Publication year - 1967
Publication title -
journal of food science
Language(s) - English
Resource type - Journals
SCImago Journal Rank - 0.772
H-Index - 150
eISSN - 1750-3841
pISSN - 0022-1147
DOI - 10.1111/j.1365-2621.1967.tb00830.x
Subject(s) - composition (language) , food science , chemistry , lecithin , fatty acid , chemical composition , cold storage , biochemistry , biology , horticulture , organic chemistry , philosophy , linguistics
SUMMARY— The fatty acid composition of the lipids extracted from Georgia Red and Centennial varieties of sweet potatoes was studied to determine changes during storage at 15.5, 10, and 4.5°C. The two varieties did not differ initially in the relative proportions of fatty acids. However, changes in fatty acid composition were noted during storage and appeared to be mere pronounced at low storage temperatures. The most consistent changes noted were an increase in tetra‐cosaenoic acid and a decrease in short chain saturated acids.
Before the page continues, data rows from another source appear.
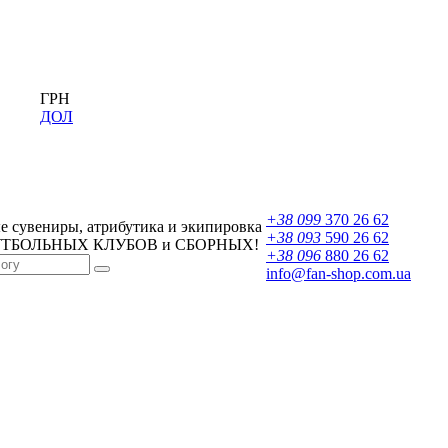
ГРН
ДОЛ
+38 099
370 26 62
 сувениры, атрибутика и экипировка
+38 093
590 26 62
УТБОЛЬНЫХ КЛУБОВ и СБОРНЫХ!
+38 096
880 26 62
info@fan-shop.com.ua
The Centennial variety contained higher levels of total lipids, which were generally reflected in higher levels of the three fractions, (1) non‐phospholipids, (2) cephalin and (3) lecithin. The increase in total lipids and the individual lipid fractions with storage is indicative of two processes that may have occurred in the stored roots. The lipids may have become more extractable as the respiring potato underwent compositional changes, or lipids were being synthesized from non‐lipid components. Although changes observed in the relative proportions of fatty acids during storage at different temperatures were not always consistent, the possibility is suggested that changes in fatty acid composition may be related to changes in quality of the potato during storage.